The house always wins
It’s true about gambling. It’s also frequently true about supermarket house brands. From washing powder to fruit juices and T-shirts and socks, the house brands are usually less expensive and just as good as brand-name products.
Kill the credit
Racking up credit should pretty much be a national sport here in sunny SA – that’s how good we are at it. But buying things on credit is the easiest way to steal from your future earnings. Spending money you have yet to earn is bad enough; paying a fortune to your bank or credit card company in fees and interest just adds insult to injury.

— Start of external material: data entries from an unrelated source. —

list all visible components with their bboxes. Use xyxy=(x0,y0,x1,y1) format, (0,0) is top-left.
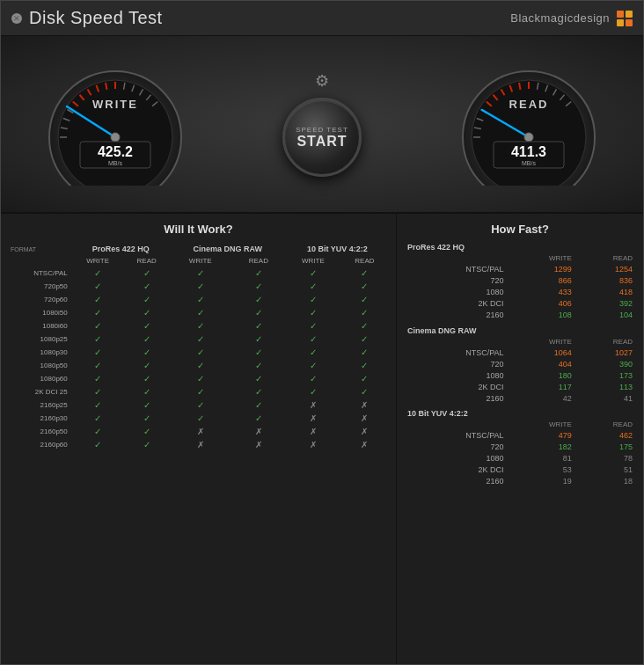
codec-row: Cinema DNG RAW xyxy=(404,321,636,337)
check-cell: ✓ xyxy=(170,412,231,425)
read-gauge-container: READ 411.3 MB/s xyxy=(441,62,617,186)
left-panel: Will It Work? FORMAT ProRes 422 HQ Cinem… xyxy=(1,214,397,664)
format-cell: 2160p60 xyxy=(8,438,72,451)
check-cell: ✓ xyxy=(286,372,340,385)
how-fast-row: 720 404 390 xyxy=(404,358,636,369)
how-fast-row: 2K DCI 117 113 xyxy=(404,381,636,392)
check-cell: ✓ xyxy=(124,293,170,306)
format-cell: 2160p50 xyxy=(8,425,72,438)
check-cell: ✓ xyxy=(170,306,231,319)
check-cell: ✓ xyxy=(340,319,389,332)
gauges-section: WRITE 425.2 MB/s ⚙ SPEED TEST START xyxy=(1,36,643,212)
table-row: 1080p60✓✓✓✓✓✓ xyxy=(8,372,389,385)
read-value: 1254 xyxy=(575,264,636,275)
write-value: 108 xyxy=(508,310,575,321)
codec-header-3: 10 Bit YUV 4:2:2 xyxy=(286,243,389,255)
check-cell: ✓ xyxy=(340,332,389,346)
check-cell: ✓ xyxy=(340,372,389,385)
svg-point-18 xyxy=(111,133,120,142)
check-cell: ✓ xyxy=(170,319,231,332)
table-row: NTSC/PAL✓✓✓✓✓✓ xyxy=(8,267,389,280)
svg-text:READ: READ xyxy=(509,98,549,111)
check-cell: ✓ xyxy=(72,425,124,438)
check-cell: ✓ xyxy=(124,332,170,346)
table-row: 2160p50✓✓✗✗✗✗ xyxy=(8,425,389,438)
check-cell: ✗ xyxy=(170,425,231,438)
how-fast-row: 720 866 836 xyxy=(404,275,636,287)
center-controls: ⚙ SPEED TEST START xyxy=(282,71,362,177)
titlebar-left: ✕ Disk Speed Test xyxy=(11,8,163,28)
how-fast-row: 1080 180 173 xyxy=(404,369,636,381)
yuv-read-hdr: READ xyxy=(340,255,389,267)
check-cell: ✓ xyxy=(170,385,231,398)
read-value: 1027 xyxy=(575,347,636,358)
check-cell: ✓ xyxy=(231,280,286,293)
table-row: 1080i60✓✓✓✓✓✓ xyxy=(8,319,389,332)
check-cell: ✓ xyxy=(170,398,231,412)
check-cell: ✓ xyxy=(72,438,124,451)
check-cell: ✓ xyxy=(286,385,340,398)
check-cell: ✓ xyxy=(340,280,389,293)
write-value: 479 xyxy=(508,430,575,442)
write-value: 19 xyxy=(508,476,575,487)
check-cell: ✗ xyxy=(340,438,389,451)
check-cell: ✓ xyxy=(72,280,124,293)
check-cell: ✗ xyxy=(286,438,340,451)
res-label: 2160 xyxy=(404,476,508,487)
svg-text:425.2: 425.2 xyxy=(98,144,133,159)
check-cell: ✓ xyxy=(340,346,389,359)
check-cell: ✓ xyxy=(72,346,124,359)
check-cell: ✓ xyxy=(286,332,340,346)
cdng-write-hdr: WRITE xyxy=(170,255,231,267)
read-value: 173 xyxy=(575,369,636,381)
check-cell: ✓ xyxy=(124,346,170,359)
start-button[interactable]: SPEED TEST START xyxy=(282,98,362,177)
col-header-row: WRITEREAD xyxy=(404,336,636,347)
brand-area: Blackmagicdesign xyxy=(510,11,633,26)
format-cell: 2K DCI 25 xyxy=(8,385,72,398)
svg-text:WRITE: WRITE xyxy=(92,98,138,111)
how-fast-row: 1080 433 418 xyxy=(404,287,636,298)
check-cell: ✓ xyxy=(124,412,170,425)
read-value: 418 xyxy=(575,287,636,298)
check-cell: ✓ xyxy=(124,372,170,385)
res-label: 2K DCI xyxy=(404,464,508,476)
close-button[interactable]: ✕ xyxy=(11,13,22,24)
codec-header-2: Cinema DNG RAW xyxy=(170,243,286,255)
read-value: 51 xyxy=(575,464,636,476)
format-cell: 1080p25 xyxy=(8,332,72,346)
check-cell: ✓ xyxy=(124,267,170,280)
check-cell: ✓ xyxy=(124,306,170,319)
write-gauge-container: WRITE 425.2 MB/s xyxy=(27,62,203,186)
check-cell: ✓ xyxy=(170,332,231,346)
check-cell: ✓ xyxy=(124,280,170,293)
how-fast-row: 2160 42 41 xyxy=(404,392,636,404)
table-row: 1080i50✓✓✓✓✓✓ xyxy=(8,306,389,319)
check-cell: ✓ xyxy=(231,372,286,385)
pres-write-hdr: WRITE xyxy=(72,255,124,267)
svg-point-41 xyxy=(524,133,533,142)
check-cell: ✓ xyxy=(124,398,170,412)
check-cell: ✓ xyxy=(124,359,170,372)
col-header-row: WRITEREAD xyxy=(404,420,636,430)
check-cell: ✓ xyxy=(170,346,231,359)
format-cell: 720p60 xyxy=(8,293,72,306)
cdng-read-hdr: READ xyxy=(231,255,286,267)
settings-icon[interactable]: ⚙ xyxy=(315,71,329,91)
format-cell: 1080i50 xyxy=(8,306,72,319)
check-cell: ✓ xyxy=(72,372,124,385)
check-cell: ✗ xyxy=(286,412,340,425)
check-cell: ✓ xyxy=(231,385,286,398)
format-col-header: FORMAT xyxy=(8,243,72,255)
codec-row: 10 Bit YUV 4:2:2 xyxy=(404,404,636,420)
how-fast-table: ProRes 422 HQWRITEREAD NTSC/PAL 1299 125… xyxy=(404,243,636,487)
how-fast-title: How Fast? xyxy=(404,223,636,236)
check-cell: ✓ xyxy=(340,267,389,280)
check-cell: ✓ xyxy=(72,267,124,280)
brand-sq-1 xyxy=(617,11,624,18)
format-cell: 720p50 xyxy=(8,280,72,293)
check-cell: ✓ xyxy=(231,412,286,425)
res-label: 720 xyxy=(404,442,508,453)
check-cell: ✓ xyxy=(340,359,389,372)
check-cell: ✓ xyxy=(170,267,231,280)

Credit offered by stores is often just as hazardous to your finances. For example, a furniture chain recently advertised a lounge suite for a cash price of R9,999, or R583 over 36 months. R583 a month? Before you say “Bargain!” and sign on the dotted line consider that your instalments will add up to a grand total of R20,988 (for a lounge suite that was advertised for R9,999).
Using credit makes sense when buying an asset such as a home, or for big-ticket items like cars, but it’s a very expensive route to instant gratification, to be paid out of money you haven’t even earned yet.
The difference between 3 and 5? Around half a million
Let’s say you’re in the market for a new car. You might like the idea of getting the best car that your finances can stretch to. But what’s the rational choice? The numbers speak for themselves. (We’ve used BMW models as an example, with baseline prices quoted by carmag.co.za in late 2018.)
Settling for a slightly less expensive car would save you more than a quarter of a million rand. If you had saved this amount of money with 10X (where we’ve achieved an average return of 11.3% over the last decade), your R271,728 would be worth R516,542 after six years.
Quite a sacrifice for a little more presence in the company garage, wouldn’t you say?
Better yet, consider buying a demo or a pre-owned car, which would already have absorbed a large proportion of the depreciation. They say a car loses 20% of its value the moment it’s driven out of the showroom – the newer it is, of course, the more valuable this 20% is in cash terms.
The column to the right of the table shows the effect of this depreciation over six years – suggesting that paying almost R950,000 to end up with something worth not quite R195,000 isn’t the most sensible investment decision one might make.
Black and blue
That’s your bank account we’re talking about. Don’t beat yourself up about not being able to buy the top of the range at all times, the difference is often not worth the price loading.